中学生のとき、理科のテストで「金属イオンに炎をあてることで炎の色が変わる現象とは何反応?」という問題が出た。これに僕は「炎色」とだけ書いて見事に✗をもらった。未だにこんなことを覚えている。

正直、✗を与えるほどのことか?と思ったりもする。確かに、「〜〜という現象を〇〇反応と呼ぶ。〇〇に当てはまるものは?」と聞かれているのであれば、間違いなく正解といえるだろうが、「何反応?」と聞かれているのだから「炎色反応」と答えるのが筋なのだろう。もし「〇〇反応」に対して「炎色反応」と答えれば、それは「炎色反応反応」ということになってしまう。常識的に考えれば「炎色反応反応」なんておかしいと思う。しかし、そのような言葉がないとも限らない。同じように「何反応?」と聞かれているのだから、「炎色反応」と答えるべきなのだと思う。「炎色」とは呼ばれないのだから。

今でもこんなことを覚えているのだから、当時の僕にはそれなりのインパクトを与えた経験だったのだと思う。今思い返してみると、この経験が先生や学校、教育といったものに対して不信感のようなものを感じさせるきっかけになったような気がしている。

そこから僕はどんどんひん曲がっていく。僕自身の中では、「炎色」ではなく「炎色反応」であることぐらいは分かっているのだから、何の問題もない。

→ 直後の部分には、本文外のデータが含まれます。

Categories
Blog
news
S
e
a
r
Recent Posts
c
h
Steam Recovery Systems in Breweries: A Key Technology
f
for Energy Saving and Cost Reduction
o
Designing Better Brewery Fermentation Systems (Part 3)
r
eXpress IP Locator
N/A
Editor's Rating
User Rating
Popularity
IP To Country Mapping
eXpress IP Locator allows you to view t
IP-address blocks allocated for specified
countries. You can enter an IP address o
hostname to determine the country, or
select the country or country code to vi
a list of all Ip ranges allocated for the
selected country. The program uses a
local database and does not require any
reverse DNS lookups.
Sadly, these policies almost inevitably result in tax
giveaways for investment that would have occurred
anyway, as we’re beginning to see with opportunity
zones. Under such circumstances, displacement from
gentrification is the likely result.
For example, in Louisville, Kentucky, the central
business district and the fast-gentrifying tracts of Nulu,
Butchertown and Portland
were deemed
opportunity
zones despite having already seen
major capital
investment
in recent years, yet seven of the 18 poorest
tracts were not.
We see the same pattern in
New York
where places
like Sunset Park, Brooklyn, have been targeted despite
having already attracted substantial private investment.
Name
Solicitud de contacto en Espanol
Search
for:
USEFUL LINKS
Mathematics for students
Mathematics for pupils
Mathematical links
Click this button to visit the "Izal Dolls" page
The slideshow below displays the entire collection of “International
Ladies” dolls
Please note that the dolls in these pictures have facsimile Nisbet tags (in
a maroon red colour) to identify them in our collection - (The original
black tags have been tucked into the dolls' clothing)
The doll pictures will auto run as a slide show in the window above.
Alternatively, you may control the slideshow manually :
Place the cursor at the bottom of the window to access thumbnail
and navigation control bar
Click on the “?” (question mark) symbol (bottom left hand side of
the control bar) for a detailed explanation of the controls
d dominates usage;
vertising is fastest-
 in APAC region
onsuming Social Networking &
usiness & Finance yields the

そのテストで点数が下げられたことは人生に何の影響もない。そんな風に考えるようになった。テストで明らかに分かっている問題が出たとき、ここで正しい答えを書こうが、わざと間違った答えを書こうが、どちらにせよ僕はこの問題に答えることができる。それなら教育の目的は達成されている。テストの点数なんて気にする必要はない。正直に白状するとそんなひねくれ精神からわざと答えを間違えたことが数回ある。特に何の意味があるわけでもないからすぐやめたけど。そのくらい僕にとってはどうでもいいことだと思っていた。

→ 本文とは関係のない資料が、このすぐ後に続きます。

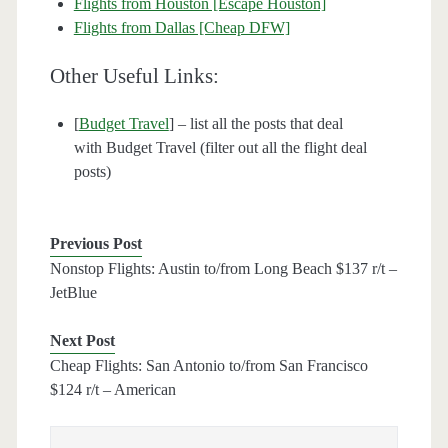
Flights from Houston [Escape Houston]
Flights from Dallas [Cheap DFW]
Other Useful Links:
[
Budget Travel
] – list all the posts that deal
with Budget Travel (filter out all the flight deal
posts)
Previous Post
Nonstop Flights: Austin to/from Long Beach $137 r/t –
JetBlue
Next Post
Cheap Flights: San Antonio to/from San Francisco
$124 r/t – American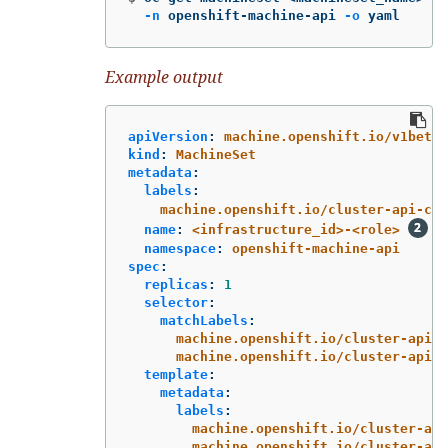
-n
 openshift-machine-api 
-o
 yaml
Example output
apiVersion
:
machine.openshift.io/v1beta1
kind
:
MachineSet
metadata
:
labels
:
machine.openshift.io/cluster-api-clu
name
:
<infrastructure_id>-<role>
namespace
:
openshift-machine-api
spec
:
replicas
:
1
selector
:
matchLabels
:
machine.openshift.io/cluster-api-c
machine.openshift.io/cluster-api-m
template
:
metadata
:
labels
:
machine.openshift.io/cluster-api
machine.openshift.io/cluster-api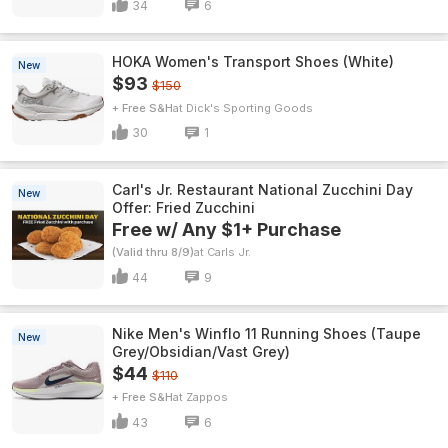
34
6
HOKA Women's Transport Shoes (White)
New
$93
$150
+ Free S&H
Dick's Sporting Goods
30
1
Carl's Jr. Restaurant National Zucchini Day
New
Offer: Fried Zucchini
Free w/ Any $1+ Purchase
(Valid thru 8/9)
Carls Jr.
44
9
Nike Men's Winflo 11 Running Shoes (Taupe
New
Grey/Obsidian/Vast Grey)
$44
$110
+ Free S&H
Zappos
43
6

掛け算の順序だったり、数式の立て方だったり、答えが合っているのに◯をもらえないなんて話をよく見かける。僕にとってはそれはどうでもいいことのように思える。本質はその問いに答えることができるか、その問題を理解しているかということだ。掛け算の順序が習った通りでないならば、それは理解しているのではなく、機械的に見える数字をただ掛けているだけなのかもしれない。それはつまり学習したことの本質を理解していないという可能性がある。そうであるならば理解を促す必要がある。それが教育というものなのだと思う。だからテストの点数にそれほど一喜一憂する必要なんてない。もちろんそれが入学試験で、その1点で人生が大きく変わってしまうのであれば大問題なのかもしれないが。

因みに上記の理科のテストで✗を付けた先生を、母はいじわるだと言っていた。確かにそうなのかもしれない。僕みたいな捻くれ者は嫌われていたようで内申点を下げられたこともあり(もちろんこのテストだけが理由ではないが)、かなり憤慨していた。それでも僕の人生には何の影響もなかったから大丈夫。何も気にしていない。ずっと覚えているけど。